DHCP WAN Problem after installing 2.2.4
-
I used pfSense 2.1 for a long time on an ALIX board. Because the ALIX is too slow, I upgraded to an APU board.
Doing so, I did a fresh install of 2.2.4 on the APU board and put the ALIX out of service.
My LAN setup (didn't change, just upgraded the firewall):
[Cable Modem]–-[WAN Switch A]–--[WAN Switch B]–-[pfSense]–-[LAN Switch]–-[Client(s)]
The Cable Modem operates in bridge mode, the WAN IP is acquired by pfSense itself through DHCP.
Since 2.2.4, I've noticed a severe problem:
Whenever WAN Switch A or B or the Cable Modem goes down and comes back up, pfSense completely and permanently looses all WAN connectivity.
apinger shows the gateway offline then.The only things I can do to restore connectivity afterwards are:
a) reboot or b) Release DHCP (Status|Interfaces), then RenewWhat might be amiss?
-
having two switches in between seems really bad, or at least unnecessary. Often situations like you describe with cable modems are the modem seeing the MAC of a managed switch via STP and locking on to it until you do something that sends a gratuitous ARP (reboot, release/renew) or a new DHCP request or similar.
Take the switches out of the mix entirely and see if it's still replicable. Highly likely from that description it isn't (the APU has no clue when you cycle the modem or switch A, so it almost certainly is something outside of it).
-
Alas, removing the two switches is not possible.

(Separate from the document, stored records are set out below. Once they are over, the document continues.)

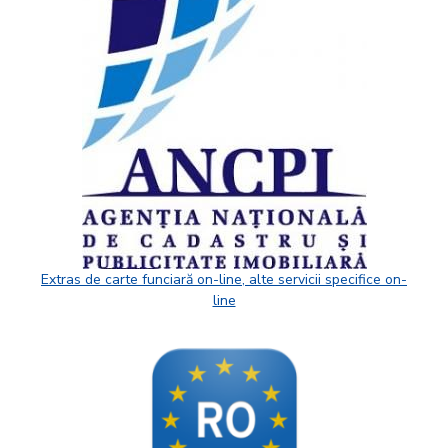
Extras de carte funciară on-line, alte servicii specifice on-
line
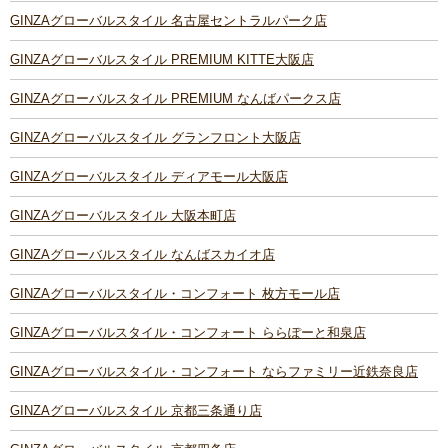
GINZAグローバルスタイル 名古屋セントラルパーク店
GINZAグローバルスタイル PREMIUM KITTE大阪店
GINZAグローバルスタイル PREMIUM なんばパークス店
GINZAグローバルスタイル グランフロント大阪店
GINZAグローバルスタイル ディアモール大阪店
GINZAグローバルスタイル 大阪本町店
GINZAグローバルスタイル なんばスカイオ店
GINZAグローバルスタイル・コンフォート 枚方モール店
GINZAグローバルスタイル・コンフォート ららぽーと和泉店
GINZAグローバルスタイル・コンフォート ならファミリー近鉄奈良店
GINZAグローバルスタイル 京都三条通り店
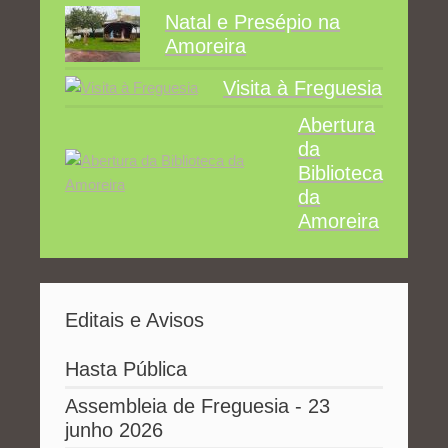
Natal e Presépio na
Amoreira
Visita à Freguesia
Abertura
da
Biblioteca
da
Amoreira
Editais e Avisos
Hasta Pública
Assembleia de Freguesia - 23
junho 2026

For a test, I routed via two powerline adapters, but it's the same problem there. Only comes back online after I reconnect the WAN interface plug, do a release/renew or reboot.
Interestingly, this particular network's layout didn't change in over two years and the problem was not there before the update.
Even more curious: The same issue arises if I reconnect the WAN (RF) side of the cable modem ??? ???
I can confirm from shell that pinging the gateway won't work in that case. Eg not a problem with apinger I think.
At the same time, I can see the gateway 's MAC in pfSense's arp table. -
You get an ARP cache entry because inbound traffic works. Nothing further because outbound doesn't, your modem is picking up some other MAC as its authorized MAC, probably one of one of the switches from STP or similar things it's spitting out. Then it doesn't allow your APU out.
-
Makes sense somehow, yeah. So that the cable modem would not listen unless we have obtained a valid DHCP lease.
But then again totally not - it worked with my old ALIX based pfSense (2.2.1 I think)!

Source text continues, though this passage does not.